__EXERCISE DIRECTIONS__:
Starting at the top line, print the entries below exactly as they are and skip every picture.

__SOURCE INFORMATION__:
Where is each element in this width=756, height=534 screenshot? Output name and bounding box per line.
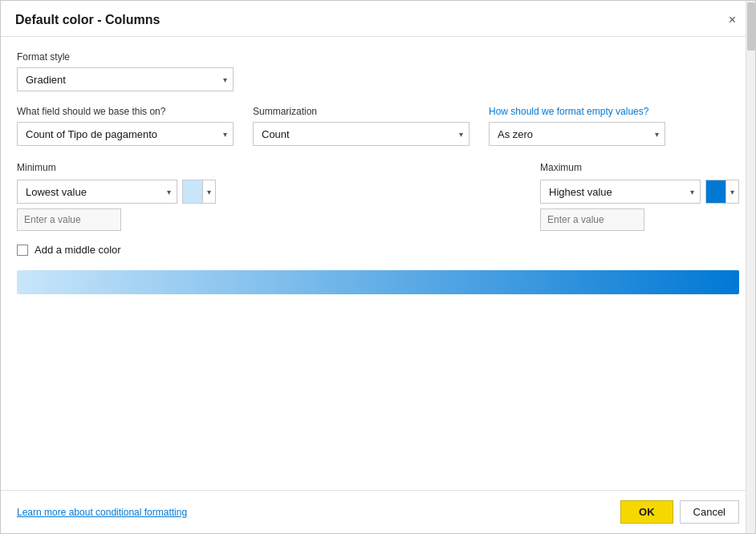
summarization-group: Summarization Count Sum Average Min Max … bbox=[253, 106, 469, 146]
empty-values-label: How should we format empty values? bbox=[489, 106, 665, 117]
minimum-value-input[interactable] bbox=[17, 208, 121, 231]
dialog-default-color-columns: Default color - Columns × Format style G… bbox=[0, 0, 756, 534]
minimum-color-box bbox=[183, 180, 202, 203]
maximum-color-box bbox=[706, 180, 726, 203]
minimum-type-select-wrapper: Lowest value Number Percent Percentile ▾ bbox=[17, 180, 177, 204]
empty-values-select[interactable]: As zero As empty bbox=[489, 122, 665, 146]
what-field-select-wrapper: Count of Tipo de pagamento ▾ bbox=[17, 122, 234, 146]
what-field-select[interactable]: Count of Tipo de pagamento bbox=[17, 122, 234, 146]
footer-buttons: OK Cancel bbox=[620, 500, 739, 524]
minimum-color-arrow-button[interactable]: ▾ bbox=[202, 180, 215, 203]
middle-color-label: Add a middle color bbox=[35, 244, 121, 256]
gradient-bar-row bbox=[17, 270, 739, 294]
learn-more-link[interactable]: Learn more about conditional formatting bbox=[17, 507, 187, 518]
dialog-title: Default color - Columns bbox=[15, 13, 160, 27]
summarization-select-wrapper: Count Sum Average Min Max ▾ bbox=[253, 122, 469, 146]
ok-button[interactable]: OK bbox=[620, 500, 673, 524]
scrollbar[interactable] bbox=[746, 1, 755, 533]
cancel-button[interactable]: Cancel bbox=[680, 500, 739, 524]
summarization-select[interactable]: Count Sum Average Min Max bbox=[253, 122, 469, 146]
format-style-select[interactable]: Gradient Color scale Data bars Rules Fie… bbox=[17, 67, 234, 91]
minimum-label: Minimum bbox=[17, 162, 216, 173]
dialog-header: Default color - Columns × bbox=[1, 1, 755, 37]
format-style-label: Format style bbox=[17, 51, 739, 63]
dialog-body: Format style Gradient Color scale Data b… bbox=[1, 37, 755, 490]
minimum-controls: Lowest value Number Percent Percentile ▾… bbox=[17, 180, 216, 204]
maximum-type-select[interactable]: Highest value Number Percent Percentile bbox=[540, 180, 701, 204]
empty-values-group: How should we format empty values? As ze… bbox=[489, 106, 665, 146]
format-style-section: Format style Gradient Color scale Data b… bbox=[17, 51, 739, 91]
maximum-controls: Highest value Number Percent Percentile … bbox=[540, 180, 739, 204]
maximum-color-arrow-button[interactable]: ▾ bbox=[726, 180, 738, 203]
minimum-section: Minimum Lowest value Number Percent Perc… bbox=[17, 162, 216, 231]
fields-row: What field should we base this on? Count… bbox=[17, 106, 739, 146]
minimum-type-select[interactable]: Lowest value Number Percent Percentile bbox=[17, 180, 177, 204]
scrollbar-thumb[interactable] bbox=[747, 2, 755, 51]
middle-color-row: Add a middle color bbox=[17, 244, 739, 256]
maximum-section: Maximum Highest value Number Percent Per… bbox=[540, 162, 739, 231]
maximum-type-select-wrapper: Highest value Number Percent Percentile … bbox=[540, 180, 701, 204]
maximum-label: Maximum bbox=[540, 162, 739, 173]
min-max-row: Minimum Lowest value Number Percent Perc… bbox=[17, 162, 739, 231]
minimum-color-picker[interactable]: ▾ bbox=[182, 180, 216, 204]
format-style-select-wrapper: Gradient Color scale Data bars Rules Fie… bbox=[17, 67, 234, 91]
middle-color-checkbox[interactable] bbox=[17, 245, 28, 256]
close-button[interactable]: × bbox=[724, 12, 741, 28]
empty-values-select-wrapper: As zero As empty ▾ bbox=[489, 122, 665, 146]
maximum-color-picker[interactable]: ▾ bbox=[705, 180, 739, 204]
gradient-bar bbox=[17, 270, 739, 294]
what-field-group: What field should we base this on? Count… bbox=[17, 106, 234, 146]
maximum-value-input[interactable] bbox=[540, 208, 644, 231]
dialog-footer: Learn more about conditional formatting … bbox=[1, 490, 755, 533]
summarization-label: Summarization bbox=[253, 106, 469, 117]
what-field-label: What field should we base this on? bbox=[17, 106, 234, 117]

__ANSWER BOX__:
Where is each element in this width=756, height=534 screenshot? Output name and bounding box per line.
summarization-group: Summarization Count Sum Average Min Max … bbox=[253, 106, 469, 146]
empty-values-label: How should we format empty values? bbox=[489, 106, 665, 117]
minimum-value-input[interactable] bbox=[17, 208, 121, 231]
dialog-default-color-columns: Default color - Columns × Format style G… bbox=[0, 0, 756, 534]
minimum-color-box bbox=[183, 180, 202, 203]
maximum-color-box bbox=[706, 180, 726, 203]
minimum-type-select-wrapper: Lowest value Number Percent Percentile ▾ bbox=[17, 180, 177, 204]
empty-values-select[interactable]: As zero As empty bbox=[489, 122, 665, 146]
what-field-select-wrapper: Count of Tipo de pagamento ▾ bbox=[17, 122, 234, 146]
what-field-select[interactable]: Count of Tipo de pagamento bbox=[17, 122, 234, 146]
footer-buttons: OK Cancel bbox=[620, 500, 739, 524]
minimum-color-arrow-button[interactable]: ▾ bbox=[202, 180, 215, 203]
middle-color-label: Add a middle color bbox=[35, 244, 121, 256]
gradient-bar-row bbox=[17, 270, 739, 294]
learn-more-link[interactable]: Learn more about conditional formatting bbox=[17, 507, 187, 518]
dialog-title: Default color - Columns bbox=[15, 13, 160, 27]
summarization-select-wrapper: Count Sum Average Min Max ▾ bbox=[253, 122, 469, 146]
ok-button[interactable]: OK bbox=[620, 500, 673, 524]
scrollbar[interactable] bbox=[746, 1, 755, 533]
cancel-button[interactable]: Cancel bbox=[680, 500, 739, 524]
summarization-select[interactable]: Count Sum Average Min Max bbox=[253, 122, 469, 146]
format-style-select[interactable]: Gradient Color scale Data bars Rules Fie… bbox=[17, 67, 234, 91]
minimum-label: Minimum bbox=[17, 162, 216, 173]
dialog-header: Default color - Columns × bbox=[1, 1, 755, 37]
format-style-label: Format style bbox=[17, 51, 739, 63]
dialog-body: Format style Gradient Color scale Data b… bbox=[1, 37, 755, 490]
minimum-controls: Lowest value Number Percent Percentile ▾… bbox=[17, 180, 216, 204]
maximum-type-select[interactable]: Highest value Number Percent Percentile bbox=[540, 180, 701, 204]
empty-values-group: How should we format empty values? As ze… bbox=[489, 106, 665, 146]
format-style-section: Format style Gradient Color scale Data b… bbox=[17, 51, 739, 91]
maximum-controls: Highest value Number Percent Percentile … bbox=[540, 180, 739, 204]
maximum-color-arrow-button[interactable]: ▾ bbox=[726, 180, 738, 203]
minimum-section: Minimum Lowest value Number Percent Perc… bbox=[17, 162, 216, 231]
fields-row: What field should we base this on? Count… bbox=[17, 106, 739, 146]
minimum-type-select[interactable]: Lowest value Number Percent Percentile bbox=[17, 180, 177, 204]
scrollbar-thumb[interactable] bbox=[747, 2, 755, 51]
middle-color-row: Add a middle color bbox=[17, 244, 739, 256]
maximum-section: Maximum Highest value Number Percent Per… bbox=[540, 162, 739, 231]
maximum-type-select-wrapper: Highest value Number Percent Percentile … bbox=[540, 180, 701, 204]
maximum-label: Maximum bbox=[540, 162, 739, 173]
min-max-row: Minimum Lowest value Number Percent Perc… bbox=[17, 162, 739, 231]
minimum-color-picker[interactable]: ▾ bbox=[182, 180, 216, 204]
format-style-select-wrapper: Gradient Color scale Data bars Rules Fie… bbox=[17, 67, 234, 91]
middle-color-checkbox[interactable] bbox=[17, 245, 28, 256]
close-button[interactable]: × bbox=[724, 12, 741, 28]
empty-values-select-wrapper: As zero As empty ▾ bbox=[489, 122, 665, 146]
maximum-color-picker[interactable]: ▾ bbox=[705, 180, 739, 204]
gradient-bar bbox=[17, 270, 739, 294]
what-field-group: What field should we base this on? Count… bbox=[17, 106, 234, 146]
maximum-value-input[interactable] bbox=[540, 208, 644, 231]
dialog-footer: Learn more about conditional formatting … bbox=[1, 490, 755, 533]
summarization-label: Summarization bbox=[253, 106, 469, 117]
what-field-label: What field should we base this on? bbox=[17, 106, 234, 117]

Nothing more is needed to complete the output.